I went back to the kitchen area and asked the man who at that moment was pounding a nail into a piece of wood, “Excuse me sir? Do kids attend school here? And did a young girl die here? Is this school haunted?” The questions came out in rapid succession.
He gave me an amazed look like I had just said something that I should not have known about. After a slight pause, he said, “Yes kids go to school here. Yes unfortunately a little girl did die here. Well not here but in the latrine. And no, this school is not haunted? Who told you this?”
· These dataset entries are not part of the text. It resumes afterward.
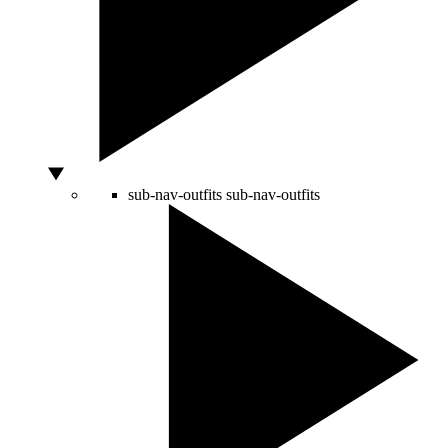
sub-nav-outfits
sub-nav-outfits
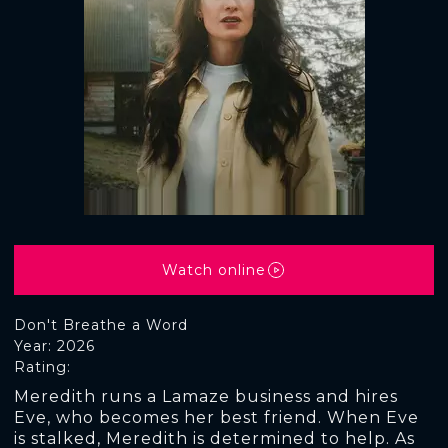
Watch online
Don't Breathe a Word
Year: 2026
Rating:
Meredith runs a Lamaze business and hires
Eve, who becomes her best friend. When Eve
is stalked, Meredith is determined to help. As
“Some boys outside. Oh yeh, and there was a girl with them.” I said
He stopped and paused for a moment. Looked to the window and then back at me. He got up off his knees, walked over to the two large glass pane windows, and peered outside. I followed his every step and stood next to him by the window.
The boys were still outside talking to some of the Cub Scouts.
“Those boys live in the village. They probably are just curious as to who you all are.” He said. “Where is the girl you were talking about?”
“She was gone when I came out of the latrine.” I replied.
“Hum.” The man said bringing his hand up to his chin rubbing it as if trying to figure out a puzzle. “What was she wearing?” he went on.
“A white dress.” I said not knowing what to take from his additional question about the girl.
“She is probably from the village too.” He said as he walked back to resume pounding nails into the board.
I said thanks and walked away to meet up with Joseph who was fiddling with his suitcase that lay on his cot. I explained to him my conversation with the man and highlighted that the man appeared curious about the girl we saw with the boys outside. Joseph did not think anything of the man’s curiosity.
However, I did. And that night, as I sat on my bed contemplating whether to wake Mr. Orosco to ask if he could accompany me to the latrine, I was about to meet that girl.